Other than a good cleaning with soap and water to remove dirt and/ or dried oil (and it has a slight tinge of mildew), the body is staying as is, except eventually I might try to remove the "55" on the hood, as it looks a little sloppy where it is right over the red racing stripes. 


It has the same kind of drive as most other slot cars I own with a pinion gear on crown gear. 

It appears as though it will fit on my Carrera 1/43 track. Still though I think I need to save up for a 1/32 track, as it's a tad too big to fit on the Carerra track. 

Tires are hard as rocks, they're more like plastic than rubber, so if I do run it, they'll have to be changed out. I'll try tire dressing first to see if it softens the rubber, as to save a little money. 

And great news, I tested it on my Carrera 1/43 (Go! analog) track and it ran well when I just pushed down the trigger and didn't push the "turbo" button on my controller (when I pushed the "turbo" button it just sputtered and didn't run). Seller didn't even test it! I didn't notice that untilI read the description today. So this turned out to be a bargain, as I got a running car for a non-running price.

Though I'm keeping it, (I never buy anything to resell, I hate the "picker" types who rip people off ), what are these worth in running shape? 

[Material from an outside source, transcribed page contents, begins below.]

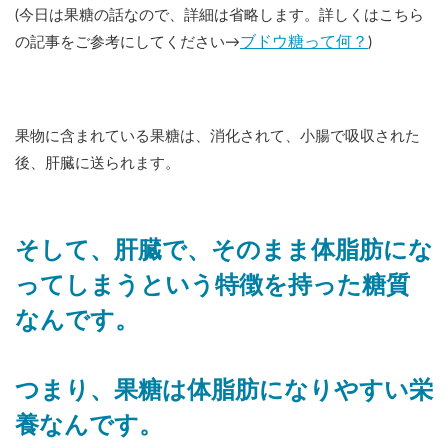
(今日は果糖の話なので、詳細は省略します。詳しくはこちら
ブドウ糖って何？
の記事をご参考にしてください→
)
果物に含まれている果糖は、消化されて、小腸で吸収された
後、肝臓に送られます。
そして、肝臓で、そのまま体脂肪にな
ってしまうという特徴を持った糖質
なんです。
つまり、果糖は体脂肪になりやすい栄
養なんです。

I opened it up, and noticed instead of easily removable pickup braids, the braids are crimped to the bare ends of the motor wires, so how do I change them?, even though it isn't looking necessary right now.


It looks like 1/32 is a good scale to work with. Used vintage cars are cheap, and there's a ton of bodies for them. Track will, of course be, Scalextric. I'll likely be buying a few Scalextric cars in addition to whatever brand I find cheap as soon as I get the track.


----------